Так что в целом развитие мое, конечно, происходило в патриотическом русле. Правда, в нем были и другие периоды. Например, могу вам признаться, что в конце 50-х-начале 60-х годов я был, по сути, очень тесно и дружески связан со многими людьми, которые стали впоследствии диссидентами, эмигрировали из СССР — например, с Андреем Синявским,
Надо сказать, что впоследствии, уже серьезно занимаясь историей, я узнал, что генерал Корнилов был одним из главных участников февральского переворота, что он лично арестовал царскую семью, что он наградил Георгиевским крестом одного мерзавца, который организовал убийство офицера. Именно с того выстрела, между прочим, идет отсчет революции. Повязанные кровью, солдаты вышли на улицу, начали поднимать другие полки и так далее. Так что, понимаете, тогдашнее "диссидентство" происходило во многом даже от невежества. Но, я думаю, что любой мыслящий человек должен был через это пройти — в той или иной мере.
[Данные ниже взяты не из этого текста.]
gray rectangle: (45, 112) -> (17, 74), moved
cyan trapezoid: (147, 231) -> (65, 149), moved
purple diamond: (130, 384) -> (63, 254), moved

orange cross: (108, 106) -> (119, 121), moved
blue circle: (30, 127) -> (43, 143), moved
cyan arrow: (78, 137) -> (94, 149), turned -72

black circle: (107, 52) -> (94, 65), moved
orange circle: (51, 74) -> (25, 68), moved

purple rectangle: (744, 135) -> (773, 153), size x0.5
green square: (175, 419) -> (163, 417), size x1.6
С каких-нибудь 14-15 лет я очень серьезно изучал историю России — конечно, для своего возраста серьезно. У меня была написана (к сожалению, впоследствии она затерялась) моя собственная "История Москвы". Меня окружало несколько одаренных и мыслящих молодых людей, школьников. В частности, в последние годы войны мы с моим другом Николаем Запениным, увы, рано погибшим в авиационной катастрофе, обошли всю Москву целиком — разумеется, в тогдашних пределах, в пределах застав, и все подмосковные усадьбы: Кусково, Коломенское и прочие. И я тогда научился почти со стопроцентной точностью назвать десятилетие, в котором построено то или иное московское здание, хотя, может быть, я вижу его в первый раз. Мы очень серьезно изучали архитектуру, то замкнутое пространство, в котором, собственно, и совершалась вся жизнь города.
Корр. А как это занятие было связано тогда с вашими представлениями о дальнейшей жизни? Что за атмосфера такая была, которая вас заставляла бродить по Москве, изучать ее архитектуру?
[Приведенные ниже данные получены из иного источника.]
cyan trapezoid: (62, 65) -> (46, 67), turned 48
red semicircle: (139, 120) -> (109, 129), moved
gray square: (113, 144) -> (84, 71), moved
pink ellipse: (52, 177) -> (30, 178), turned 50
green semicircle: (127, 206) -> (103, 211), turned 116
В.К. На этот вопрос очень трудно ответить. Возможно, сыграло свою роль то, что было несколько человек, может быть, чем-то похожих на "мальчиков" Достоевского, которые разделяли этот интерес. Возможно, это изучение своей культуры было связано с неизбежно поднявшимися во время войны патриотическими чувствами. Хотя я, впрочем, не чурался и западной культуры, и к 16 годам был достаточно хорошо осведомлен в европейской литературе и так далее.
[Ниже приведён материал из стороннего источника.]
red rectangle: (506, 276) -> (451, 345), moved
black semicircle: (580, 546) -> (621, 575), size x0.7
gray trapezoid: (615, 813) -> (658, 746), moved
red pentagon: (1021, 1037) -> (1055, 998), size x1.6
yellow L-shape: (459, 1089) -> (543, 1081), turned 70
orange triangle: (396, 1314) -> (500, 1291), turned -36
Большую роль в моем становлении, когда мне было лет 14, сыграл Игорь Сергеевич Павлушков. Это был человек из богатой купеческой семьи, после революции, естественно, ничего у него не осталось. Он учился в знаменитом Брюсовском институте — был такой предшественник Литературного института, и он знал всех лично — от Цветаевой, Мандельштама и Брюсова до Есенина, сам писал стихи — не скажу, что высокого уровня, но неплохие. С ним случилось несчастье — он оглох полностью и обычно общался через записки на бумаге. Из-за этого, кстати, у него испортилась речь — он стал говорить неразборчиво, косноязычно. И он стал нищим, самым настоящим нищим. Не бомжем — у него была какая-то клетушка под Москвой. Но доходило до того, что он в пригородных поездах собирал милостыню. И вот этот человек пытался открывать молодые поэтические дарования. Он ходил по школам с соответствующей бумагой, где Маршак, который сделал ему такое одолжение, просил оказывать всяческое содействие.